■ ACTIVITY
Look through the data below and show every line that includes "Blinken".

[Stored dataset items]
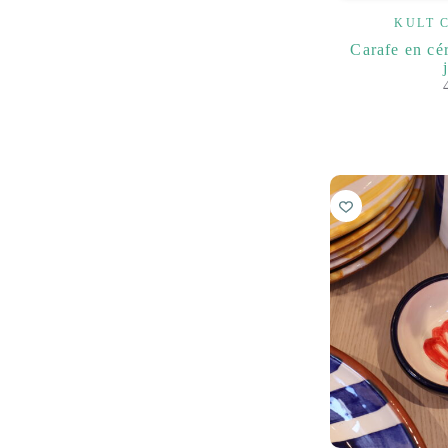
KULT 
Carafe en cé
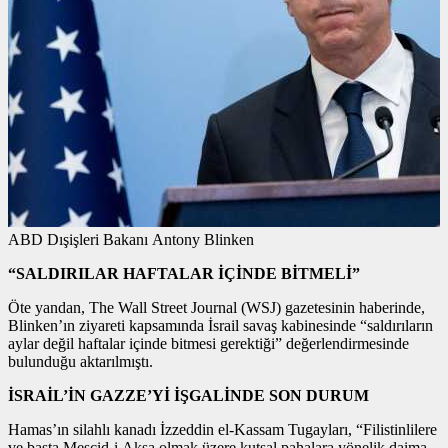
ABD Dışişleri Bakanı Antony Blinken
“SALDIRILAR HAFTALAR İÇİNDE BİTMELİ”
Öte yandan, The Wall Street Journal (WSJ) gazetesinin haberinde,
Blinken’ın ziyareti kapsamında İsrail savaş kabinesinde “saldırıların
aylar değil haftalar içinde bitmesi gerektiği” değerlendirmesinde
bulunduğu aktarılmıştı.
İSRAİL’İN GAZZE’Yİ İŞGALİNDE SON DURUM
Hamas’ın silahlı kanadı İzzeddin el-Kassam Tugayları, “Filistinlilere
ve başta Mescid-i Aksa olmak üzere kutsal pahalara yönelik daima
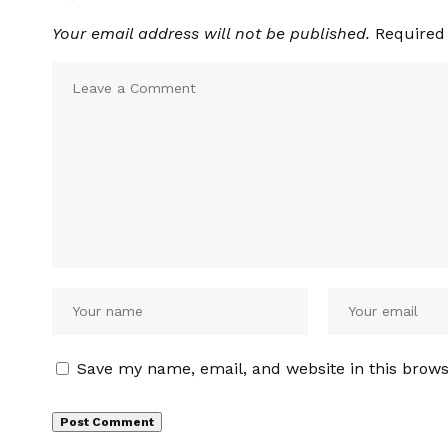
Your email address will not be published.
Required
Save my name, email, and website in this brows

■ OUTPUT BELOW
ABD Dışişleri Bakanı Antony Blinken
Blinken’ın ziyareti kapsamında İsrail savaş kabinesinde “saldırıların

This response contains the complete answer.